В заключение несколько слов о догматическом основании христианского социализма. Он проистекает, из общей идеи Церкви, которая, подобно закваске, действует во всем мире, а эта идея есть не что иное, как идея боговоплощения. Христос принял человеческое естество во всей его полноте и во всем его историческом объеме. Освящение и искупление, и конечное преображение относится не только к личному бытию, но и к человеческому роду, к социальному бытию, — о нем вопрошается и по нему судится человек на Страшном Суде. И христианская общественность несет эти новые заветы боговоплощения, которое раскрывается в силе своей во все времена человеческой истории разными своими сторонами, и в наше время хочет раскрыться в области социальной.
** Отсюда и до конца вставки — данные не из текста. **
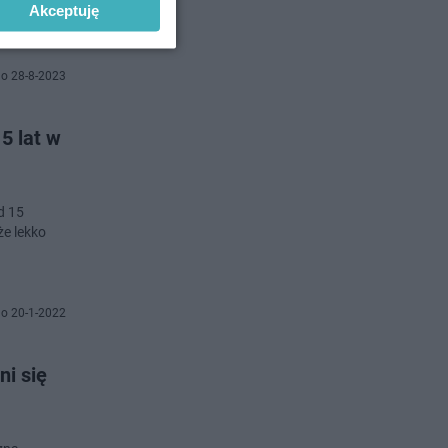
Akceptuję
o 28-8-2023
5 lat w
d 15
że lekko
o 20-1-2022
i się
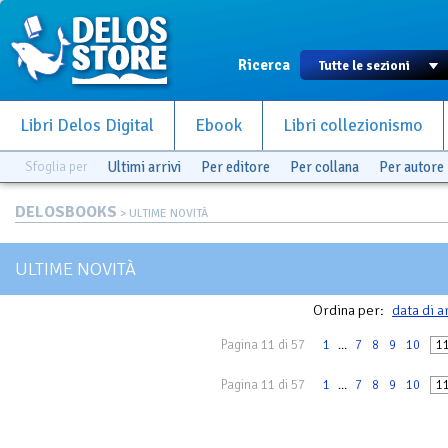
Ricerca
Libri Delos Digital
Ebook
Libri collezionismo
Sfoglia per
Ultimi arrivi
Per editore
Per collana
Per autore
DELOSBOOKS
> ULTIME NOVITÀ
ULTIME NOVITÀ
Ordina per:
data di a
Pagina 11 di 57
1
...
7
8
9
10
1
Pagina 11 di 57
1
...
7
8
9
10
1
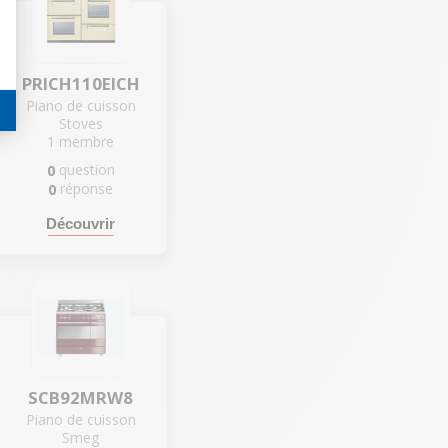
PRICH110EICH
Piano de cuisson
Stoves
1
membre
question
0
réponse
0
Découvrir
SCB92MRW8
Piano de cuisson
Smeg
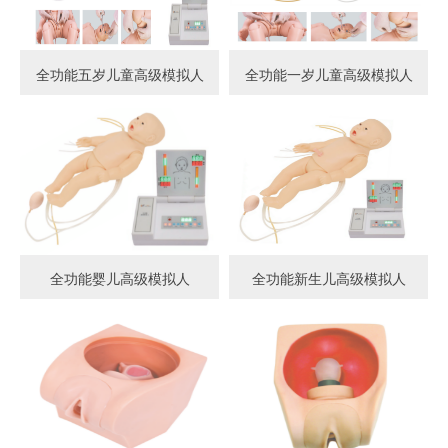
全功能五岁儿童高级模拟人
全功能一岁儿童高级模拟人
全功能婴儿高级模拟人
全功能新生儿高级模拟人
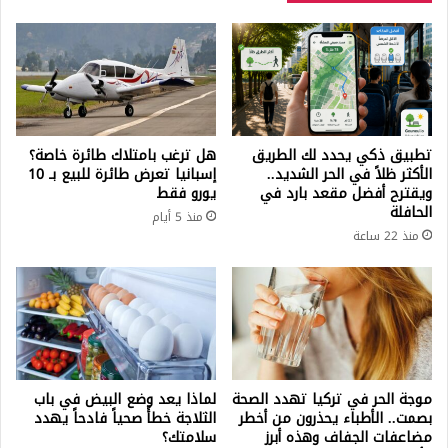
تطبيق ذكي يحدد لك الطريق
هل ترغب بامتلاك طائرة خاصة؟
الأكثر ظلاً في الحر الشديد..
إسبانيا تعرض طائرة للبيع بـ 10
ويقترح أفضل مقعد بارد في
يورو فقط
الحافلة
منذ 5 أيام
منذ 22 ساعة
موجة الحر في تركيا تهدد الصحة
لماذا يعد وضع البيض في باب
بصمت.. الأطباء يحذرون من أخطر
الثلاجة خطأً صحياً فادحاً يهدد
مضاعفات الجفاف وهذه أبرز
سلامتك؟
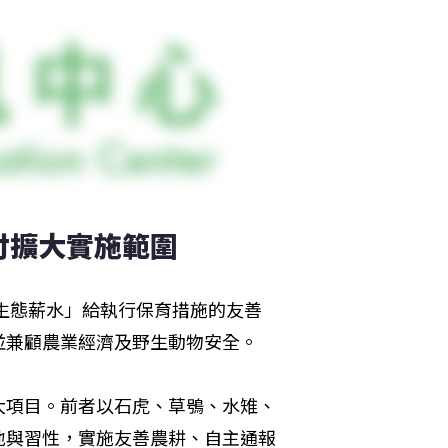
付擴大實施範圍
「生態薪水」給執行保育措施的友善
並兼顧農業經濟及野生動物安全。
大項目。前者以石虎、草鴞、水雉、
地與習性，實施友善農耕、自主通報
ПРАВОСЛАВИЕ И АПОКАЛИПТИКА

Библия содержит в себе апокалипсис, — не только Откровение св. Иоанна Богослова, которым величественно замыкается Новый Завет, но и ряд апокалипсисов в пророческих книгах Ветхого Завета, как и в Евангелии и в речи самого Господа, так и в писаниях Его апостолов. В них свидетельствуется об общей трагедии мира и человеческой истории, а также и о трагических судьбах Церкви, об испытаниях на ее долю выпадающих. Однако говорится не только об испытаниях, но и о свершениях, и не только о последних судорогах мира перед его концом, но и о том Будущем в жизни Церкви, которое еще ждет своего исполнения. Есть ли в жизни Церкви это Будущее, т. е. реально наполненное время, содержащее в себе новое творчество, новое пророчество, новое вдохновение? Конечно, оно не есть совершенно новое, ибо раскрывается в пределах новозаветной Церкви, в ее недрах, однако содержит в себе новую, еще не ведомую страницу истории.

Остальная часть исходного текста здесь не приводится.